The university said that the two students, Ryan Cachia and Jeremy Cortis, have followed, together with other students, the Ship Studies course modules, enabling them to design the hulls using the Naval Architecture principles.

They have undertaken these projects as their final year dissertation, under the academic supervision of Dr Claire De Marco and Prof. Carmel Pule'.

Ryan Cachia's work concentrated on a wooden displacement hull using a plywood stich and glue technique.

The resulting hull, achieving a design speed of seven knots, is 3.89 m long with a 1.62m beam and a depth of 0.76m.

Jeremy Cortis, used near typical moulding techniques and worked on a fibre glass, double bottom planning hull 3.14 m long and 0.6 m deep, beam 1.53. It is capable of reaching speeds in excess of 20 knots.
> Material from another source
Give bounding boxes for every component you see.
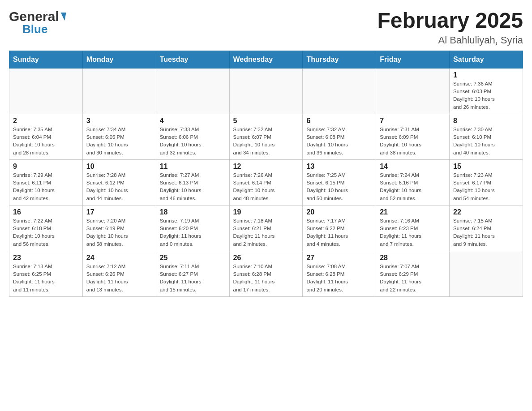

The boats are registered with the Small Ships Section at Transport Malta.

The test results achieved good comparison with professional Naval Architecture software obtained as part of an ERDF project (part-financed by the European Union under the European Regional Development Fund 2007 – 2013), aimed at setting up a Mechanical Engineering Computer Modelling and Simulation Lab, CAE, at the University of Malta.